Google has updated how it counts impression metrics on AdSense.
Knowing that reporting is the most important feature within AdSense, Google wants to help publishers and partners to better understand and improve their performance metrics. The change is transitioning AdSense from a platform for served impressions to downloaded impressions.
Google explained that:
- Served impressions: Counted at the point that Google find an ad for an ad request on the server.
- Downloaded impressions: Counted for each ad request once at least one of the returned ads has begun to load on the user’s device.

According to Google, switching to counting impressions on download helps is meant to improve viewability rates, consistency across measurement providers, and aligns the impression metric better with advertiser value.
For example, if an an ad failed to download or if the user closed the tab before the ad arrived, AdSense won't count the ad as an impression. As a result, users might see a decrease in their impression counts, and corresponding improvements in their impression RPM, CTR, and other impression-based metrics.
However, publishers should not expect earnings to be “impacted by this change.”

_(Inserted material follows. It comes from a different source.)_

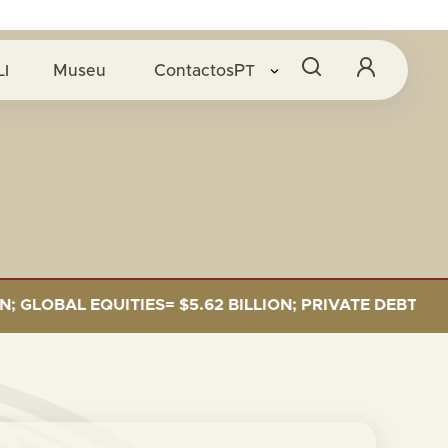
LI
Museu
Contactos
PT
OBAL EQUITIES= $5.62 BILLION; PRIVATE DEBT= $589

Over the year, Google has been following The Interactive Advertising Bureau (IAB) and the Media Rating Council (MRC), in partnership with other industry bodies such as the Mobile Marketing Association (MMA). They periodically review and update industry standards for impression measurement. They are the ones that recommend guidelines to standardize how impressions are counted across formats and platforms.
And the transition from served impressions to downloaded impressions, is for Google to "remain consistent with these standards."